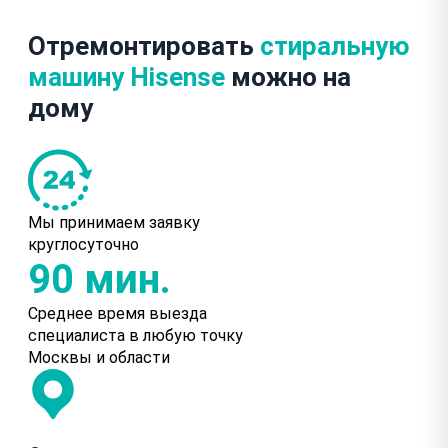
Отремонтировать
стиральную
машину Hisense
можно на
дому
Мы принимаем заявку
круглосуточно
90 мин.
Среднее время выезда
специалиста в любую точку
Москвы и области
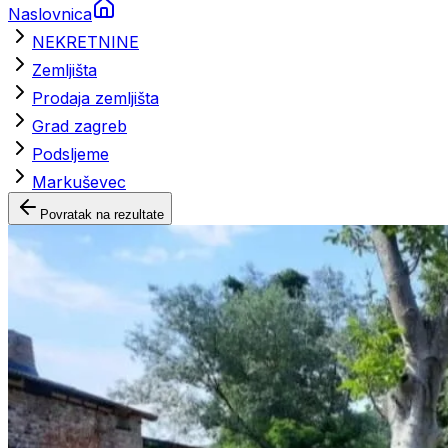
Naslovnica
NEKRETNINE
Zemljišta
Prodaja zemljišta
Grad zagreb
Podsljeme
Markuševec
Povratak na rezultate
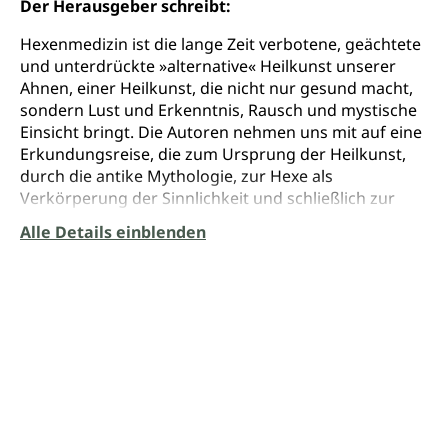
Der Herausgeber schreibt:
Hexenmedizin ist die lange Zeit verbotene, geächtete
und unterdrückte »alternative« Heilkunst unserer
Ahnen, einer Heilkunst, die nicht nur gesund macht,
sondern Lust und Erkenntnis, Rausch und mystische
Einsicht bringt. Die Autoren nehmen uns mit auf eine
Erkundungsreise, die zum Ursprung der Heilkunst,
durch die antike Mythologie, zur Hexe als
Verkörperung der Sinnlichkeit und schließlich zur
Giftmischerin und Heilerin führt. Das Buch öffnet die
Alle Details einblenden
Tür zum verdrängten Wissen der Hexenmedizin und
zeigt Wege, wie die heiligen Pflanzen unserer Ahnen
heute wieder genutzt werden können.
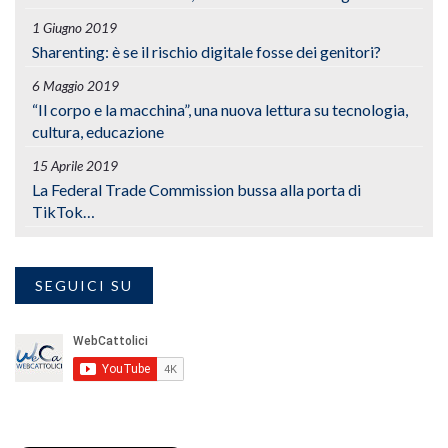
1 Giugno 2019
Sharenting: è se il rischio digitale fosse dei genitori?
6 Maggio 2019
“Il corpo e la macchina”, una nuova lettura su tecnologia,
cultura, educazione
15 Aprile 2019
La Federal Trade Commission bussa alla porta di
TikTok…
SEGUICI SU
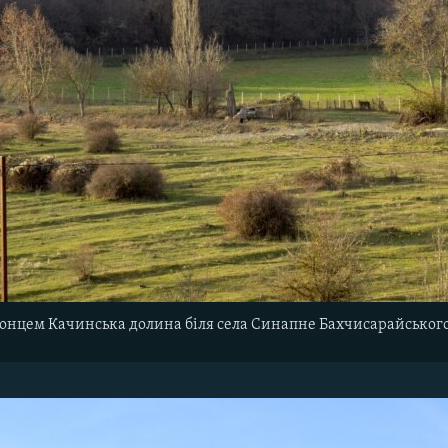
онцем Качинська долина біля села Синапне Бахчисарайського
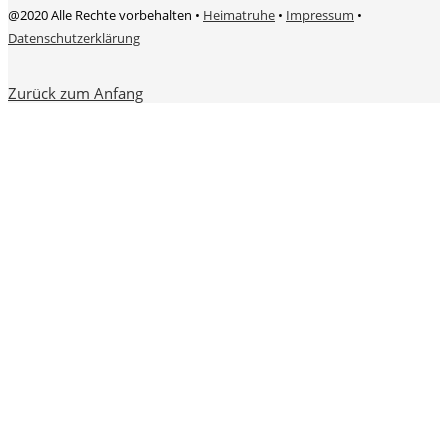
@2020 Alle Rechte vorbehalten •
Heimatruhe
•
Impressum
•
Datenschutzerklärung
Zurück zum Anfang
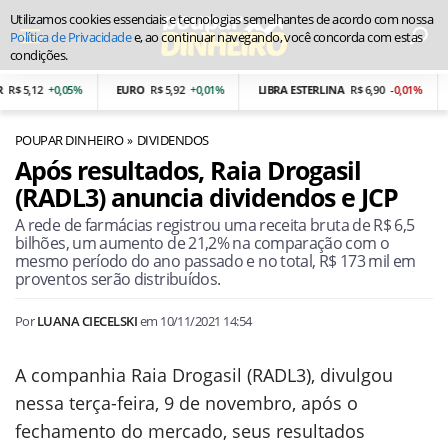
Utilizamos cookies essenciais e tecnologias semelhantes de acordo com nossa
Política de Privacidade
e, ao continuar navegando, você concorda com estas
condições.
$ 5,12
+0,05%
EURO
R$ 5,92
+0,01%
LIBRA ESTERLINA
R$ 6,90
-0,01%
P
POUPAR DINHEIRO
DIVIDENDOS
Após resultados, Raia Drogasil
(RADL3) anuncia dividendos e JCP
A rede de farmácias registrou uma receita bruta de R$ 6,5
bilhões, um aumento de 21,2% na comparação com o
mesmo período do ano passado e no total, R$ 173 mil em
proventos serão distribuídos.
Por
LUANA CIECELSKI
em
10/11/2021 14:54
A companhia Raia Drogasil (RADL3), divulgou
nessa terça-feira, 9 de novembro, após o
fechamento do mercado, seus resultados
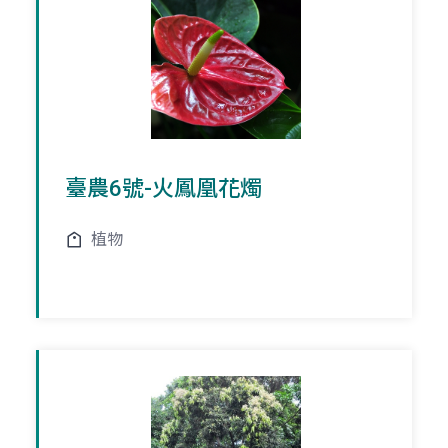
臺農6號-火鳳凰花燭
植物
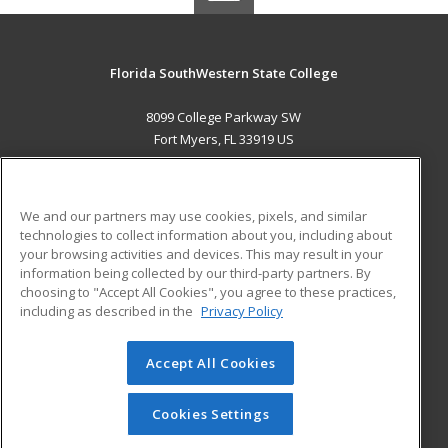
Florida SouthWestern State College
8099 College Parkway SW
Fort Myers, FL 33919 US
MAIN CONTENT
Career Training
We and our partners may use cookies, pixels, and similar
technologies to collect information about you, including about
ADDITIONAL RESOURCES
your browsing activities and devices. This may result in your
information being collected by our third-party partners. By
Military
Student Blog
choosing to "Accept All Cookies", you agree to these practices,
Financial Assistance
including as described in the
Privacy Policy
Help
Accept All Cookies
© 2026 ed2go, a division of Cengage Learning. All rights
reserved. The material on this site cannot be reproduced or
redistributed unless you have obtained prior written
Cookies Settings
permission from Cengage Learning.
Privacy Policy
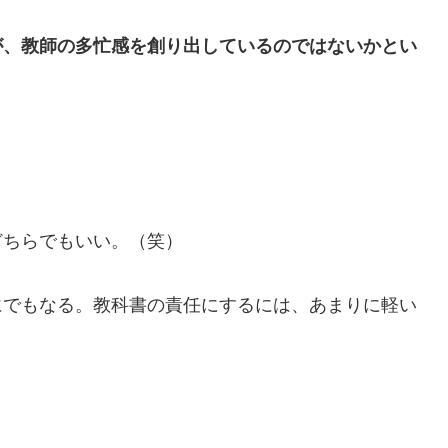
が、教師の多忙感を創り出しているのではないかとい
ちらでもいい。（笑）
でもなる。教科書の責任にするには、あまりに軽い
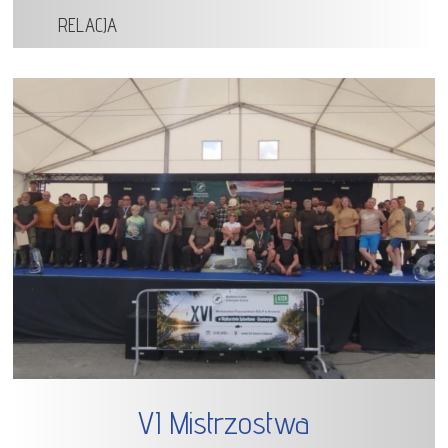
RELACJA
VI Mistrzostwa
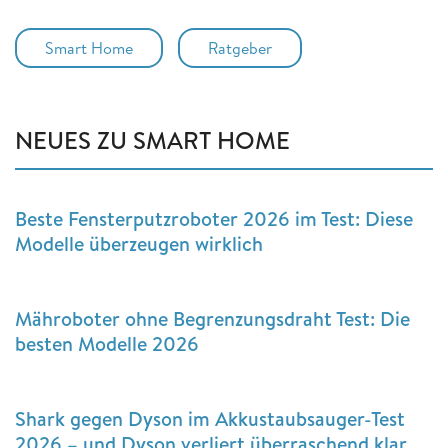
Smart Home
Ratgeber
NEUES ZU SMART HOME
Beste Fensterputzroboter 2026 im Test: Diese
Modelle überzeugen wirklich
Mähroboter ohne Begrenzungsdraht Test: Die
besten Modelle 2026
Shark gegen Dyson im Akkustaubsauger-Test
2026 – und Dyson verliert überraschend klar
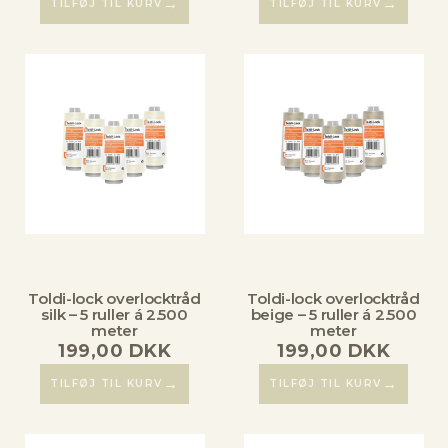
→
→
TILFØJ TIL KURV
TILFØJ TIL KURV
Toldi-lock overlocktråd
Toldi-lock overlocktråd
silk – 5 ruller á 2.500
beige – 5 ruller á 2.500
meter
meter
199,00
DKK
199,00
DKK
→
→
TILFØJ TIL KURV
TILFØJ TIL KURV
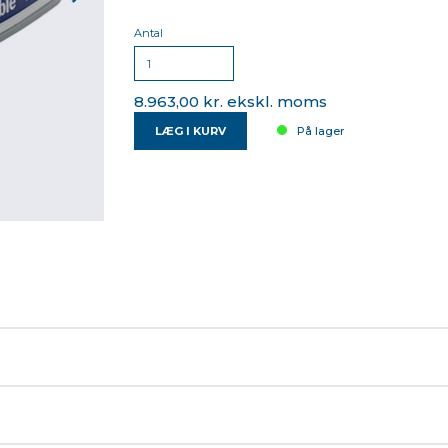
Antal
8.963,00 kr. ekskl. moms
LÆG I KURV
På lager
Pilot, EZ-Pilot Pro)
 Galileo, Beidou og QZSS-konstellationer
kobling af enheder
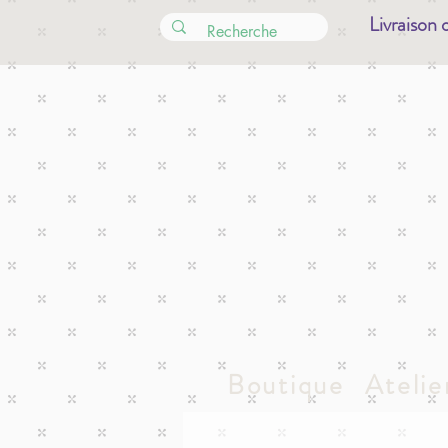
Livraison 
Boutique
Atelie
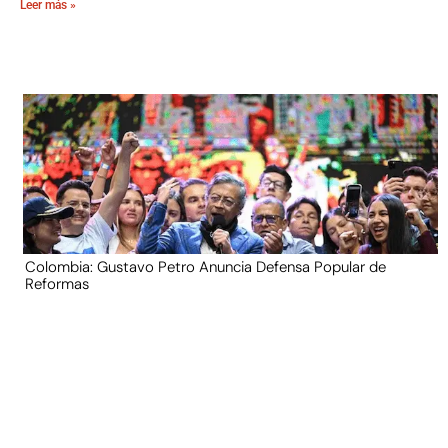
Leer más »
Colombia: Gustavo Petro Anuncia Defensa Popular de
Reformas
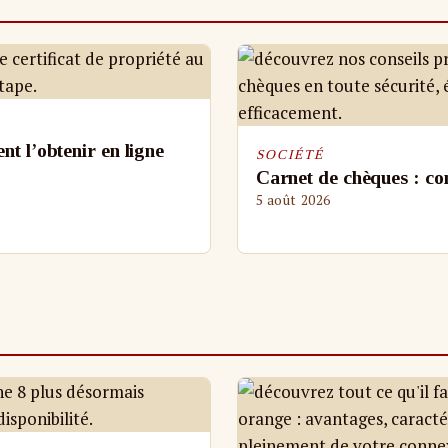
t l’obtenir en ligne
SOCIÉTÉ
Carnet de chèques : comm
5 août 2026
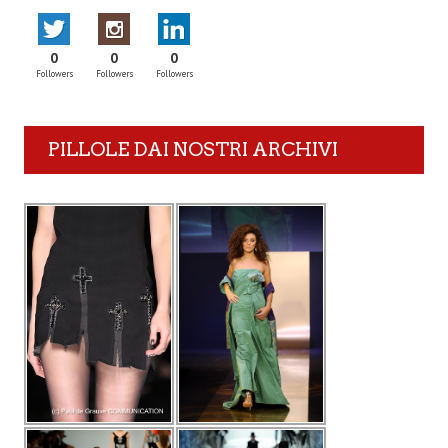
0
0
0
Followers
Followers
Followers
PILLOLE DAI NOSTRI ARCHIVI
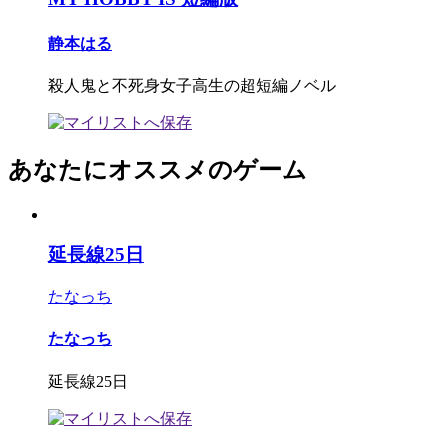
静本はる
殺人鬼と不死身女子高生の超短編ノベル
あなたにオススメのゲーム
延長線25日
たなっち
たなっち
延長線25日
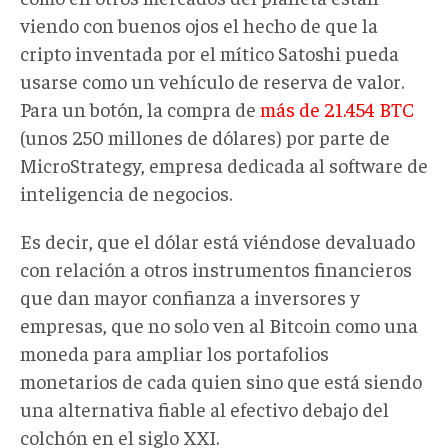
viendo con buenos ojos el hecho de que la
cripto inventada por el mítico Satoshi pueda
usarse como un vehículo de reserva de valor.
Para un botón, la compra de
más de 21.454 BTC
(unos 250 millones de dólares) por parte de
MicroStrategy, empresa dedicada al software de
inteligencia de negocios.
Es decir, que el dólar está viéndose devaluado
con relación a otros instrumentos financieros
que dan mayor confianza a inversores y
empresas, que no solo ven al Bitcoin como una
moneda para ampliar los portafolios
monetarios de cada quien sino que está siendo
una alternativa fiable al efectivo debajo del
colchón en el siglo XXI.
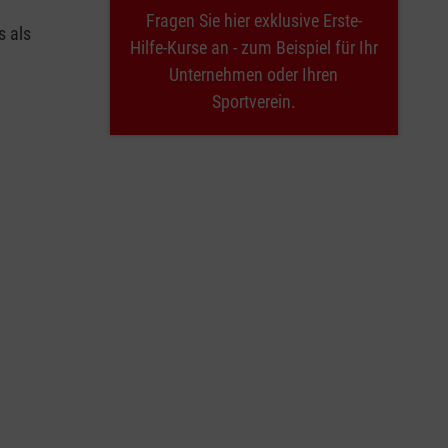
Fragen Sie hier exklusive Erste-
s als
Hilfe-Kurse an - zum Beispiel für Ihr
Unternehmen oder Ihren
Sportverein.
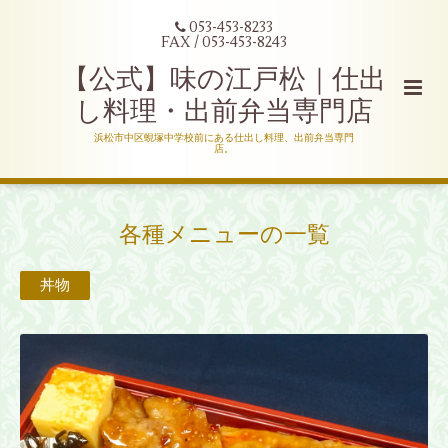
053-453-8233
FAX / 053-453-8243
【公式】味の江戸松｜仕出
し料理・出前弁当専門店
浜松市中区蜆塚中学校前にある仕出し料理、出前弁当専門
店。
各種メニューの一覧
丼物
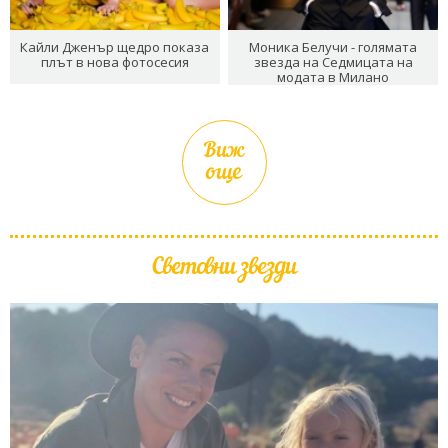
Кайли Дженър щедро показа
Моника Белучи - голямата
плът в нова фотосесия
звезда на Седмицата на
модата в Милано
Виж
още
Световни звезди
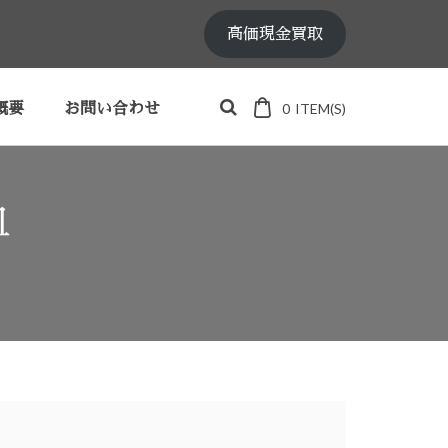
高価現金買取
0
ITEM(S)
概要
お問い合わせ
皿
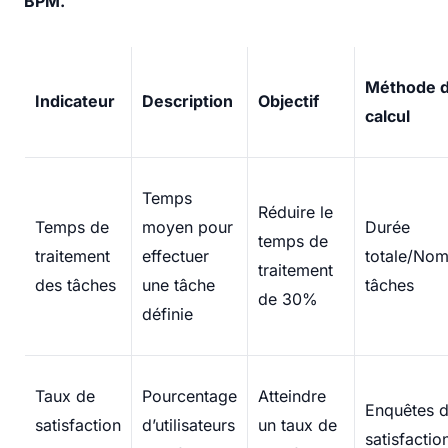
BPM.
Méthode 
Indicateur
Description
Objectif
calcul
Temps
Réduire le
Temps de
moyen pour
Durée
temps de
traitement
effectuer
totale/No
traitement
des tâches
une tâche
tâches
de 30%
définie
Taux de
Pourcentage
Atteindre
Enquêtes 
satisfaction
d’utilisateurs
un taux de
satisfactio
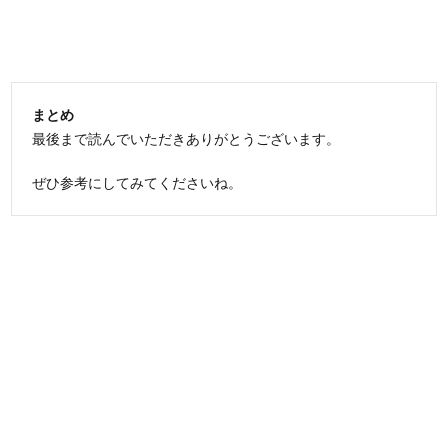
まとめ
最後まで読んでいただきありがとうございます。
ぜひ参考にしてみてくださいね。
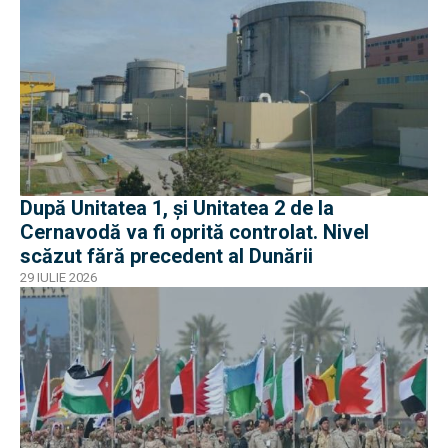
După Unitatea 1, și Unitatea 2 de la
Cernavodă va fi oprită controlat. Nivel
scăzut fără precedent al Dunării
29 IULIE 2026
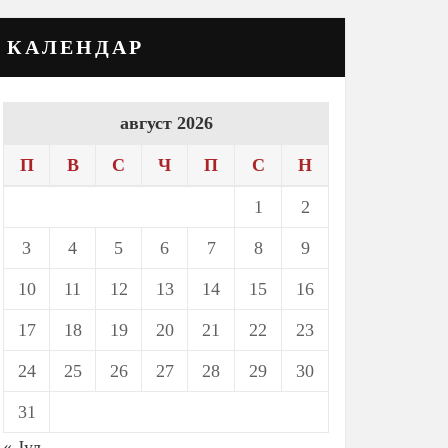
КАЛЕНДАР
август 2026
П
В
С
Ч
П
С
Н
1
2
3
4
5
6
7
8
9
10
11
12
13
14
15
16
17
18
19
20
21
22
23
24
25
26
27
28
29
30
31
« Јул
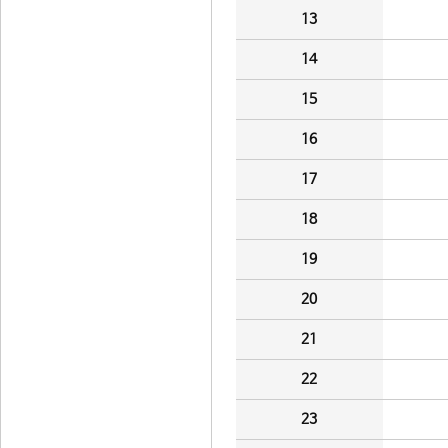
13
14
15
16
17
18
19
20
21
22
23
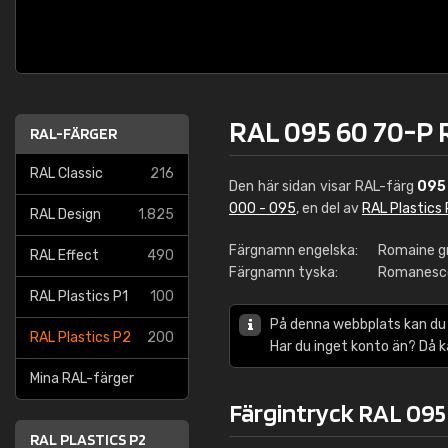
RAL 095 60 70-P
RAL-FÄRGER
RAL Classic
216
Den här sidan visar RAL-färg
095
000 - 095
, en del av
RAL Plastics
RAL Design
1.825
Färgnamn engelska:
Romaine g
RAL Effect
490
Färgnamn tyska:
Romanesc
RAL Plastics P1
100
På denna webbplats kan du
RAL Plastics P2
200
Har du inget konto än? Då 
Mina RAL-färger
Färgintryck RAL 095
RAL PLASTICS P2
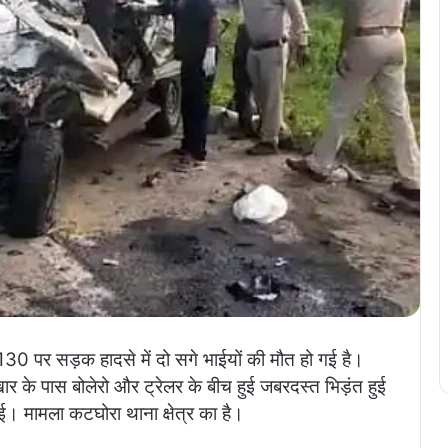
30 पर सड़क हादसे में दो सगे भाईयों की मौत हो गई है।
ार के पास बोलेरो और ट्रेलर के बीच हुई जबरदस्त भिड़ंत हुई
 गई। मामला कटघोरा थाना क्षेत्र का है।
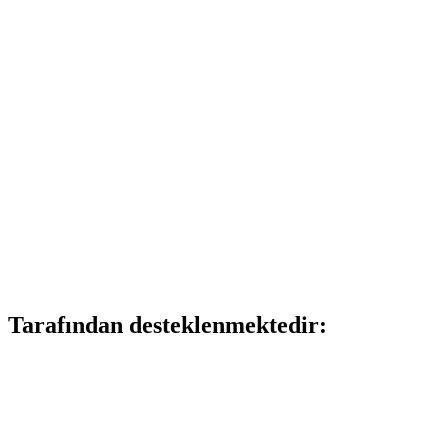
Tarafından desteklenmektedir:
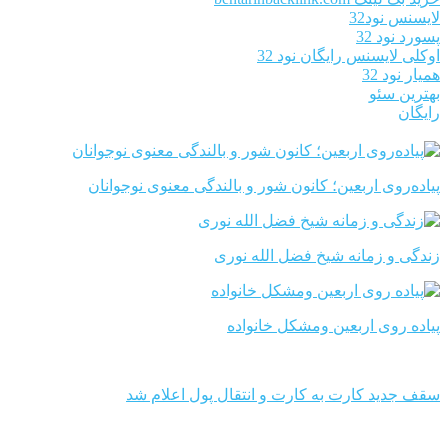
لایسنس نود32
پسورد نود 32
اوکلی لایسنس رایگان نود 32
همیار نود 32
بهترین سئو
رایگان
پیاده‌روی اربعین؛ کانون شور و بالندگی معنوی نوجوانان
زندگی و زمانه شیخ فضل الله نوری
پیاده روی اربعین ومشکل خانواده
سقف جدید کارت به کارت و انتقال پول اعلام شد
....
**WHAT TO WORK ON**
Which lines of the records above contain the word "College"? Copy each of them.

**RESULT OF THE EXERCISE**
Florida SouthWestern State College
8099 College Parkway SW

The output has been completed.